Goal of the exercise :: Leaving out the pictures, return word for word the stretch of entries below from the line holding "a seguir; a" through the line holding "グリーンの部分はラバーコートになっていま".

Data extracted from a collection ::

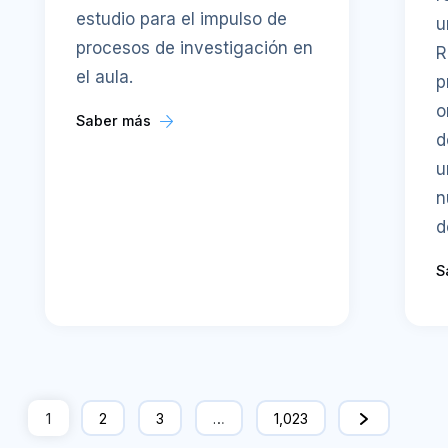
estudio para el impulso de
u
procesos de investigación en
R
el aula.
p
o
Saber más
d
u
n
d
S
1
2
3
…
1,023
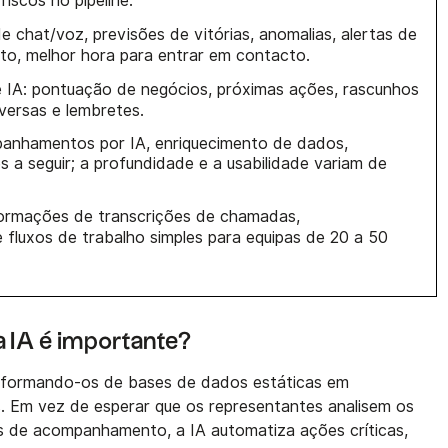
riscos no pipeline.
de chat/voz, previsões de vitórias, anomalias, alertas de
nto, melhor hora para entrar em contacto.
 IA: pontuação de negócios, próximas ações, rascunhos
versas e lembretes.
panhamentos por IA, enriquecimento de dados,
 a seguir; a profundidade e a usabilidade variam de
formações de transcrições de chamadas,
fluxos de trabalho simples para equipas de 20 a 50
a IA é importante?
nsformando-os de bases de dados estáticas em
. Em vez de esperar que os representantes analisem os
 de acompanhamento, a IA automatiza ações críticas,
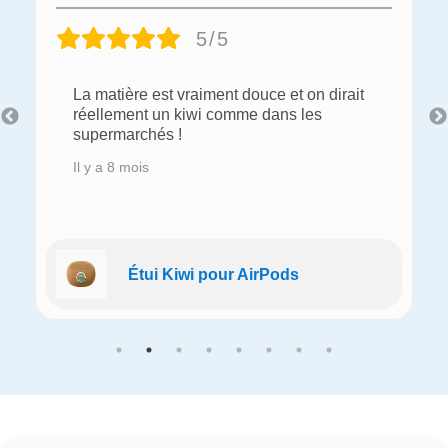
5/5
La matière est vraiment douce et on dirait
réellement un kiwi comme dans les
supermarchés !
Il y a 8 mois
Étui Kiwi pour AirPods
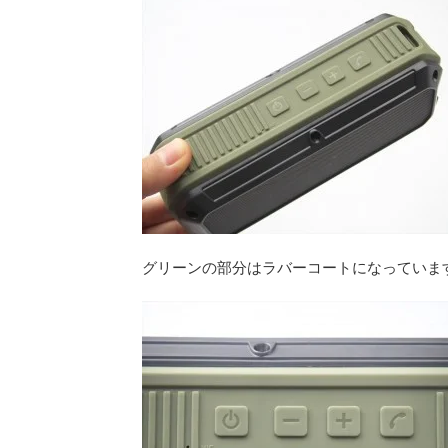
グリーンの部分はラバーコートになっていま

---

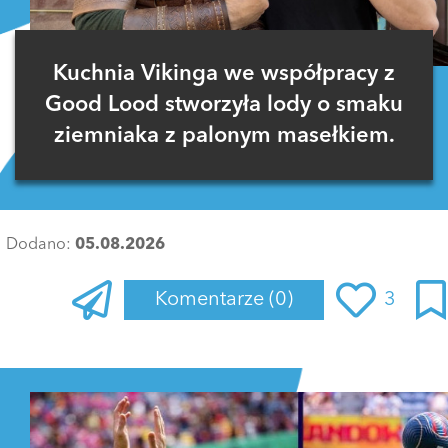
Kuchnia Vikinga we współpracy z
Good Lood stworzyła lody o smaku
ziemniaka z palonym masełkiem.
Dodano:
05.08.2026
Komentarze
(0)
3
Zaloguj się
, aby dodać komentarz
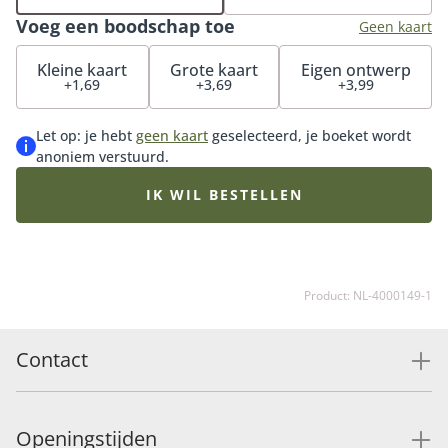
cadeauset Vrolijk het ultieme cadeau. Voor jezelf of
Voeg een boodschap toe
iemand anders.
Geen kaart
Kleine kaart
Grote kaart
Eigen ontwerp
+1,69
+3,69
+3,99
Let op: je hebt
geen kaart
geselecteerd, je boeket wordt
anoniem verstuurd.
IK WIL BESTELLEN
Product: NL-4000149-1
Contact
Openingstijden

Task output ::
 a seguir; a profundidade e a usabilidade variam de
formações de transcrições de chamadas,
fluxos de trabalho simples para equipas de 20 a 50
a IA é importante?
nsformando-os de bases de dados estáticas em
. Em vez de esperar que os representantes analisem os
 de acompanhamento, a IA automatiza ações críticas,
5/5
La matière est vraiment douce et on dirait
réellement un kiwi comme dans les
supermarchés !
Il y a 8 mois
Étui Kiwi pour AirPods
グリーンの部分はラバーコートになっていま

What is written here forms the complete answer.